Wi-SUN is often touted as the low-power, mesh-network protocol that’ll underlie smart-city IoT implementations. Wi-SUN field-area networks (FANs) are highly robust solutions that support a range of data-rate options with scalability, security, and interoperability. They’re also self-forming, self-healing networks that can handle thousands of nodes in the face of disrupting events such as storms, cyberattacks, and/or power-usage constraints.
In efforts to bolster its Wi-SUN portfolio, Silicon Labs last year announced its EFR32FG25 sub-GHz wireless systems-on-chips (SoCs), which the company claims as a superior solution for long-range, low-power transmissions. Now widely available, the FG25 SoCs are able to broadcast up to 3 km with minimal data loss in dense, urban canyon environments when coupled with SiLabs’ forthcoming EFF01 front-end module.
In addition, the FG25 is the first of SiLabs’ SoCs to support the orthogonal frequency-division multiplexing (OFDM) modulation schemes introduced in Wi-SUN FAN 1.1. OFDM supports highly efficient modulation with data bandwidths of up to 3.6 Mb/s. Thanks to the higher data rates, the FG25 SoC enables the large networks needed by smart cities where the nodes can number in the thousands. The device also is now certified by the Wi-SUN Alliance for the PHY layer of the FAN 1.1 profile, which lessens the burden placed on designers as they design Wi-SUN FAN 1.1-compliant devices.

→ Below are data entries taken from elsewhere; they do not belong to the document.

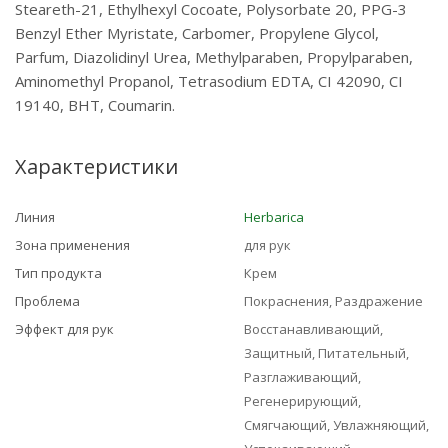
Steareth-21, Ethylhexyl Cocoate, Polysorbate 20, PPG-3
Benzyl Ether Myristate, Carbomer, Propylene Glycol,
Parfum, Diazolidinyl Urea, Methylparaben, Propylparaben,
Aminomethyl Propanol, Tetrasodium EDTA, CI 42090, CI
19140, BHT, Coumarin.
Характеристики
Линия
Herbarica
Зона применения
для рук
Тип продукта
Крем
Проблема
Покраснения, Раздражение
Эффект для рук
Восстанавливающий,
Защитный, Питательный,
Разглаживающий,
Регенерирующий,
Смягчающий, Увлажняющий,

As an example of the FG25’s utility in large-scale smart-city rollouts, Landis+Gyr adopted the device for use in smart meters. With the FG25, Landis+Gyr has a device that offers more random-access memory (RAM) than SiLabs' FG12, which it had been designing into its meters. The company also needed a means of implementing OFDM schemes, which the FG25 offers, too. Integrating both the MCU and transceiver on the same SoC, the FG25 uses the same form factor as Landis+Gyr’s existing module, making it easier to integrate the new device.